Este protocolo, sin embargo, tiene varias limitaciones. En primer lugar, carece de datos de referencia sobre la incidencia y la progresión patológica de la TAD en momentos intermedios. En segundo lugar, solo se utilizaron ratones machos en este estudio. Si bien la TAD es más prevalente en los hombres, se ha informado que las mujeres tienen peores resultados, incluida una mayor mortalidad y una menor supervivencia a largo plazo después del tratamiento quirúrgico^32,33. Curiosamente, algunos estudios han observado una menor incidencia de disección aórtica en ratones hembra tratados con BAPN y Ang II^26,34, lo que amerita más investigación. En tercer lugar, el inicio de la inducción de TAD a las 3 semanas de edad (análogo a la adolescencia humana) puede no capturar completamente los mecanismos fisiopatológicos subyacentes al TAD de inicio en la edad adulta. Por último, el alojamiento en grupo durante el período de administración de BAPN (4 ratones por jaula) introduce variabilidad en la ingesta individual de agua, lo que puede contribuir a las diferencias en la exposición a BAPN y la gravedad de los síntomas.

En conclusión, este protocolo describe un modelo de ratón estable, de alta incidencia y reproducible de TAD que imita de cerca las características patológicas de la TAD humana.
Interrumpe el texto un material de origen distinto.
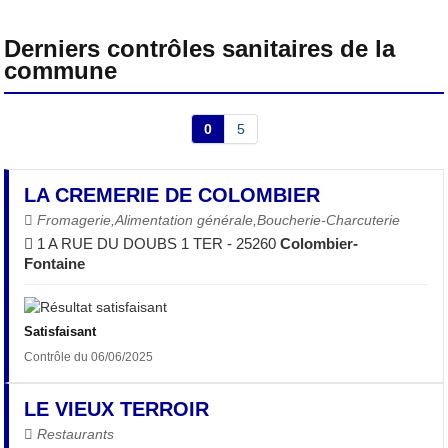
Derniers contrôles sanitaires de la
commune
0
5
LA CREMERIE DE COLOMBIER
Fromagerie,Alimentation générale,Boucherie-Charcuterie
1 A RUE DU DOUBS 1 TER - 25260
Colombier-
Fontaine
Satisfaisant
Contrôle du 06/06/2025
LE VIEUX TERROIR
Restaurants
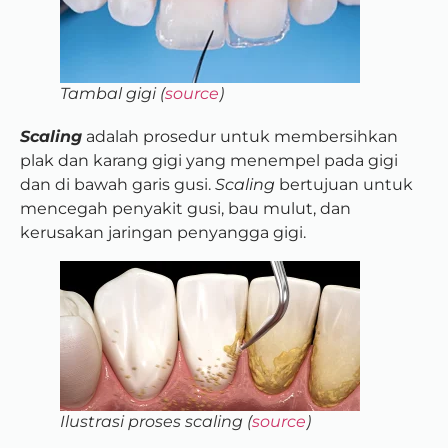
Tambal gigi (
source
)
Scaling
adalah prosedur untuk membersihkan
plak dan karang gigi yang menempel pada gigi
dan di bawah garis gusi.
Scaling
bertujuan untuk
mencegah penyakit gusi, bau mulut, dan
kerusakan jaringan penyangga gigi.
Ilustrasi proses scaling (
source
)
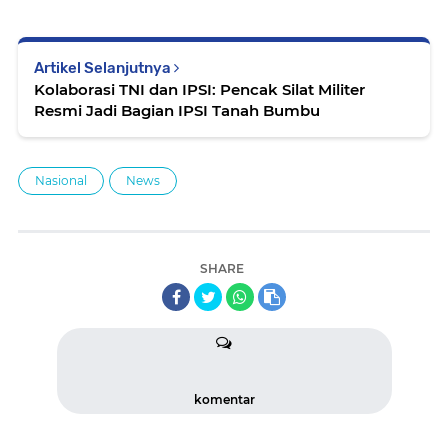
Artikel Selanjutnya
Kolaborasi TNI dan IPSI: Pencak Silat Militer
Resmi Jadi Bagian IPSI Tanah Bumbu
Nasional
News
SHARE
komentar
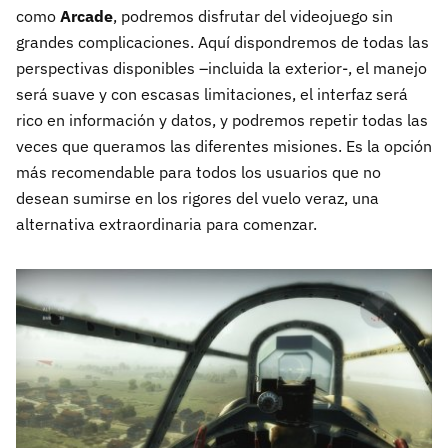
como
Arcade
, podremos disfrutar del videojuego sin
grandes complicaciones. Aquí dispondremos de todas las
perspectivas disponibles –incluida la exterior-, el manejo
será suave y con escasas limitaciones, el interfaz será
rico en información y datos, y podremos repetir todas las
veces que queramos las diferentes misiones. Es la opción
más recomendable para todos los usuarios que no
desean sumirse en los rigores del vuelo veraz, una
alternativa extraordinaria para comenzar.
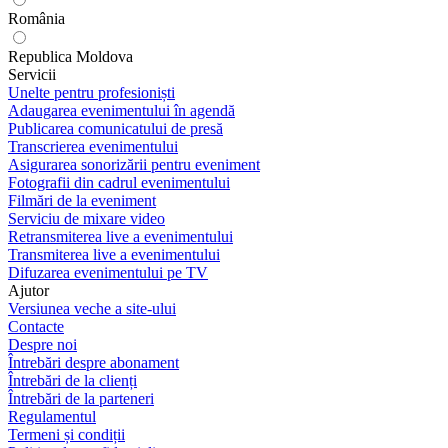
România
Republica Moldova
Servicii
Unelte pentru profesioniști
Adaugarea evenimentului în agendă
Publicarea comunicatului de presă
Transcrierea evenimentului
Asigurarea sonorizării pentru eveniment
Fotografii din cadrul evenimentului
Filmări de la eveniment
Serviciu de mixare video
Retransmiterea live a evenimentului
Transmiterea live a evenimentului
Difuzarea evenimentului pe TV
Ajutor
Versiunea veche a site-ului
Contacte
Despre noi
Întrebări despre abonament
Întrebări de la clienți
Întrebări de la parteneri
Regulamentul
Termeni și condiții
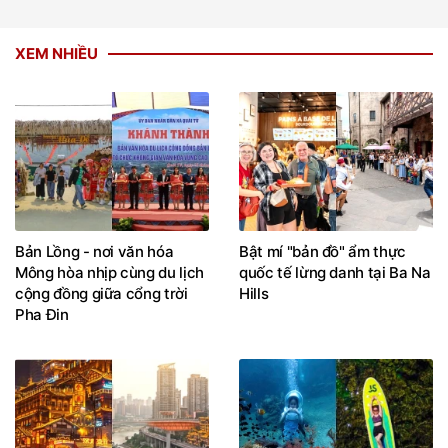
XEM NHIỀU
Bản Lồng - nơi văn hóa
Bật mí "bản đồ" ẩm thực
Mông hòa nhịp cùng du lịch
quốc tế lừng danh tại Ba Na
cộng đồng giữa cổng trời
Hills
Pha Đin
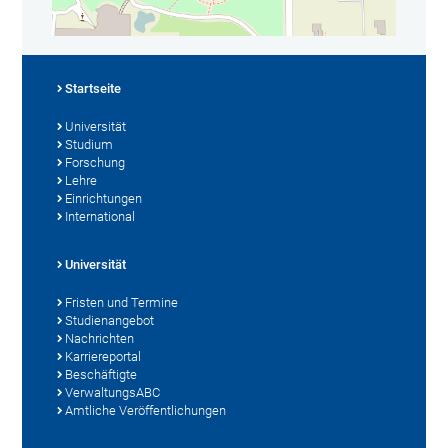
Startseite
Universität
Studium
Forschung
Lehre
Einrichtungen
International
Universität
Fristen und Termine
Studienangebot
Nachrichten
Karriereportal
Beschäftigte
VerwaltungsABC
Amtliche Veröffentlichungen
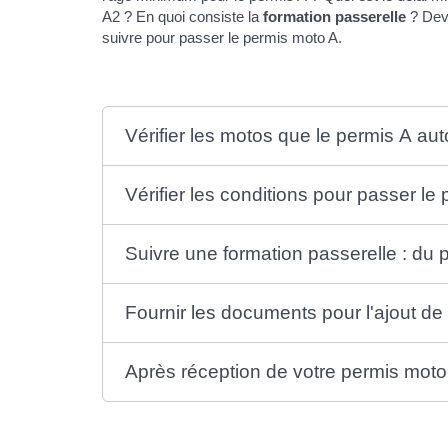
A2 ? En quoi consiste la
formation passerelle
? Dev
suivre pour passer le permis moto A.
Vérifier les motos que le permis A aut
Vérifier les conditions pour passer le
Suivre une formation passerelle : du
Fournir les documents pour l'ajout de
Après réception de votre permis moto A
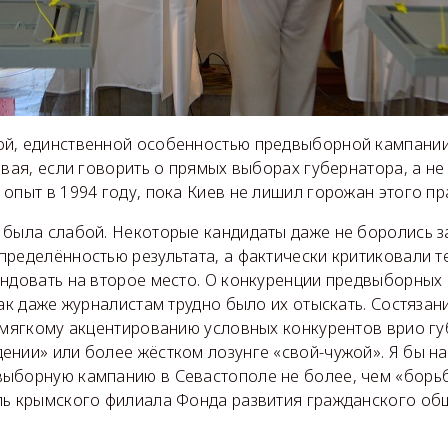
й, единственной особенностью предвыборной кампании
рвая, если говорить о прямых выборах губернатора, а не 
опыт в 1994 году, пока Киев не лишил горожан этого пр
 была слабой. Некоторые кандидаты даже не боролись з
ределённостью результата, а фактически критиковали те
ендовать на второе место. О конкуренции предвыборных
как даже журналистам трудно было их отыскать. Состязан
к мягкому акцентированию условных конкурентов врио гу
ении» или более жёстком лозунге «свой-чужой». Я бы н
ыборную кампанию в Севастополе не более, чем «борьб
ль крымского филиала Фонда развития гражданского об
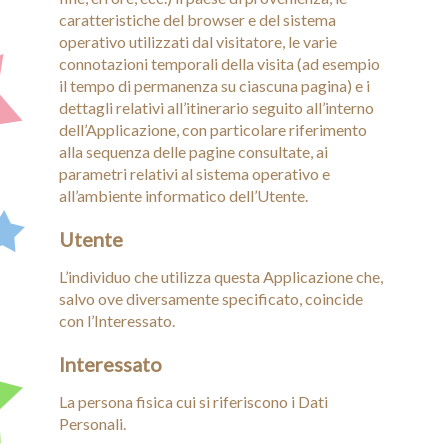
caratteristiche del browser e del sistema
operativo utilizzati dal visitatore, le varie
connotazioni temporali della visita (ad esempio
il tempo di permanenza su ciascuna pagina) e i
dettagli relativi all’itinerario seguito all’interno
dell’Applicazione, con particolare riferimento
alla sequenza delle pagine consultate, ai
parametri relativi al sistema operativo e
all’ambiente informatico dell’Utente.
Utente
L’individuo che utilizza questa Applicazione che,
salvo ove diversamente specificato, coincide
con l’Interessato.
Interessato
La persona fisica cui si riferiscono i Dati
Personali.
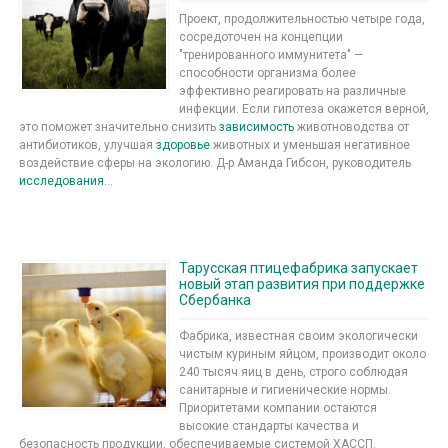
Проект, продолжительностью четыре года,
сосредоточен на концепции
"тренированного иммунитета" —
способности организма более
эффективно реагировать на различные
инфекции. Если гипотеза окажется верной,
это поможет значительно снизить
зависимость
животноводства от
антибиотиков, улучшая
здоровье
животных и уменьшая негативное
воздействие сферы на экологию. Д-р Аманда Гибсон, руководитель
исследования
...
Тарусская птицефабрика запускает
новый этап развития при поддержке
Сбербанка
Фабрика, известная своим экологически
чистым куриным яйцом, производит около
240 тысяч яиц в день, строго соблюдая
санитарные и гигиенические нормы.
Приоритетами компании остаются
высокие стандарты качества и
безопасность продукции, обеспечиваемые системой ХАССП.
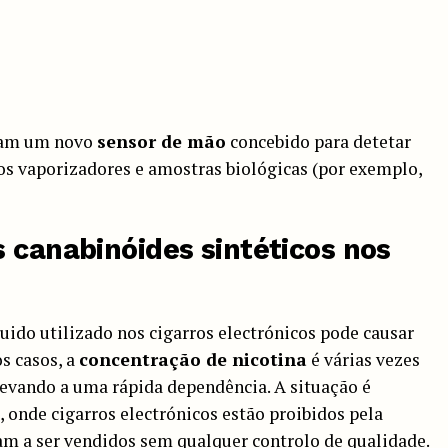
ram um novo
sensor de mão
concebido para detetar
s vaporizadores e amostras biológicas (por exemplo,
 canabinóides sintéticos nos
uido utilizado nos cigarros electrónicos pode causar
s casos, a
concentração de nicotina
é várias vezes
 levando a uma rápida dependência. A situação é
, onde cigarros electrónicos estão proibidos pela
am a ser vendidos sem qualquer controlo de qualidade.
Debido a su simplicidad y fiabilidad, este modelo ofrece una valiosa utilidad para investigar los mecanismos moleculares que subyacen a la aparición y progresión de la TAD, así como para evaluar posibles estrategias terapéuticas.

Los autores de este manuscrito no tienen conflictos de intereses que declarar.

Este trabajo contó con el apoyo de una subvención de la Fundación Nacional de Ciencias Naturales de China (82370299) y el Proyecto de Construcción de la Disciplina Médica Clave (Especialidad) de Tianjin (TJYXZDXK-060B).